今ではあまり聞かれなくなった京ことば。京ならではのことばと意味を紹介します。

木村恭造(「京のことばを残す会」助言者)

ナオス (なおす)

 「ナオス」(直す)の一般的な意味は、文字通り歪(ひず)んだものを正(ただ)すことである。それが転意して、京ことばなどでは、しまうとかかたづけるという意味をもつ。「このお茶わんは大事なモンヤシ、箱に入れてナオシトイテ」といったように使用する。
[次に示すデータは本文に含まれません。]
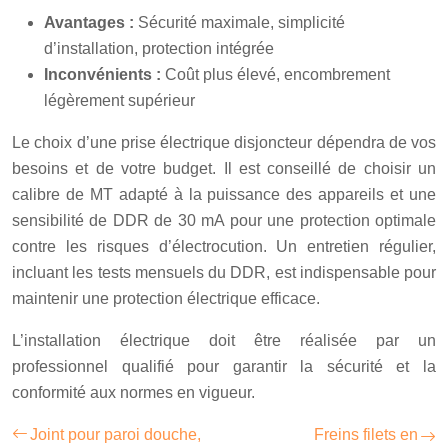
Avantages :
Sécurité maximale, simplicité
d’installation, protection intégrée
Inconvénients :
Coût plus élevé, encombrement
légèrement supérieur
Le choix d’une prise électrique disjoncteur dépendra de vos
besoins et de votre budget. Il est conseillé de choisir un
calibre de MT adapté à la puissance des appareils et une
sensibilité de DDR de 30 mA pour une protection optimale
contre les risques d’électrocution. Un entretien régulier,
incluant les tests mensuels du DDR, est indispensable pour
maintenir une protection électrique efficace.
L’installation électrique doit être réalisée par un
professionnel qualifié pour garantir la sécurité et la
conformité aux normes en vigueur.
Joint pour paroi douche,
Freins filets en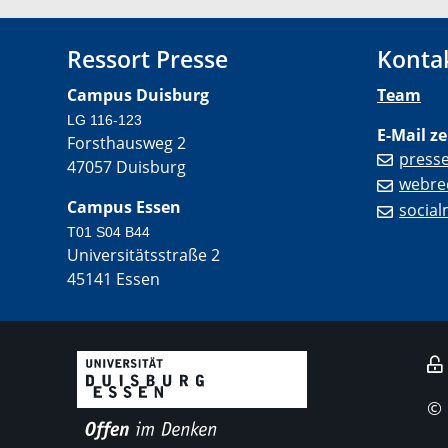
Ressort Presse
Konta
Campus Duisburg
Team
LG 116-123
E-Mail ze
Forsthausweg 2
press
47057 Duisburg
webre
Campus Essen
socia
T01 S04 B44
Universitätsstraße 2
45141 Essen
©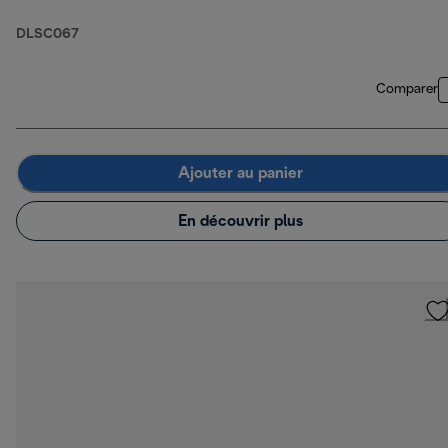
DLSC067
Comparer
Ajouter au panier
En découvrir plus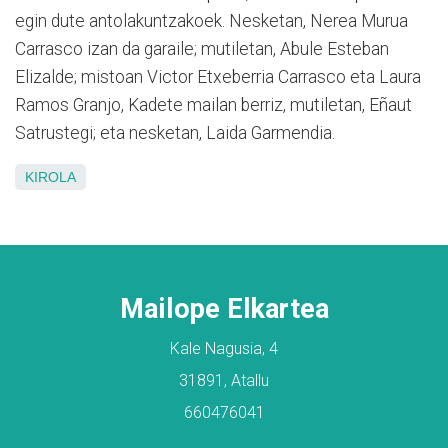
egin dute antolakuntzakoek. Nesketan, Nerea Murua
Carrasco izan da garaile; mutiletan, Abule Esteban
Elizalde; mistoan Victor Etxeberria Carrasco eta Laura
Ramos Granjo, Kadete mailan berriz, mutiletan, Eñaut
Satrustegi; eta nesketan, Laida Garmendia.
KIROLA
Mailope Elkartea
Kale Nagusia, 4
31891, Atallu
660476041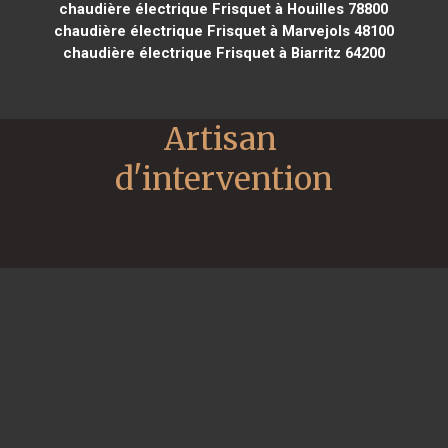
chaudière électrique Frisquet à Houilles 78800
chaudière électrique Frisquet à Marvejols 48100
chaudière électrique Frisquet à Biarritz 64200
Artisan 
d'intervention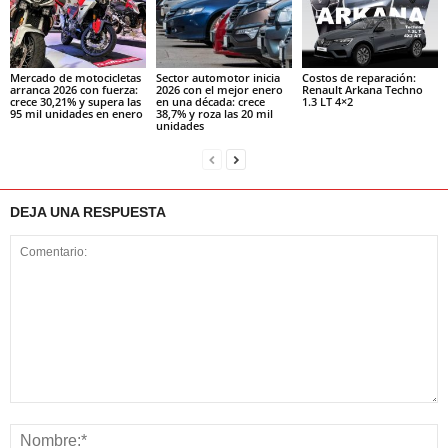
Mercado de motocicletas
Sector automotor inicia
Costos de reparación:
arranca 2026 con fuerza:
2026 con el mejor enero
Renault Arkana Techno
crece 30,21% y supera las
en una década: crece
1.3 LT 4×2
95 mil unidades en enero
38,7% y roza las 20 mil
unidades
DEJA UNA RESPUESTA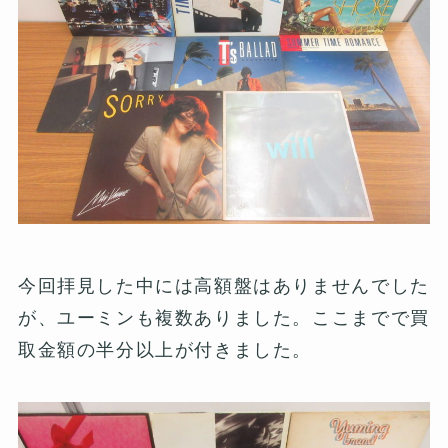
今回拝見した中には高額盤はありませんでした
が、ユーミンも複数ありました。ここまでで買
取金額の半分以上が付きました。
この意味で使用されるのは近世になってからといわれ、文政9年(1826)に書かれた洒落(しゃれ)本には「清さんから請取った50両はなおしておいて」とでてくるし、「東京京阪言語違」明治19年(1886)では「なおしとき(京阪)、しまっておけ(東京)」と記されている。
 雑俳資料でも、嘉永4年(1857)の「浮世はさくさく 溜ったほこり直しとく」や明治31年(1898)の「ここで遣(や)ろ 衝立(ついたて)直す木綿買」といった句になると、はっきりとしまうとか、かたづけるの意で使用されてくる。現代の京ことばには、近世の後半になって現れてくるものが多い。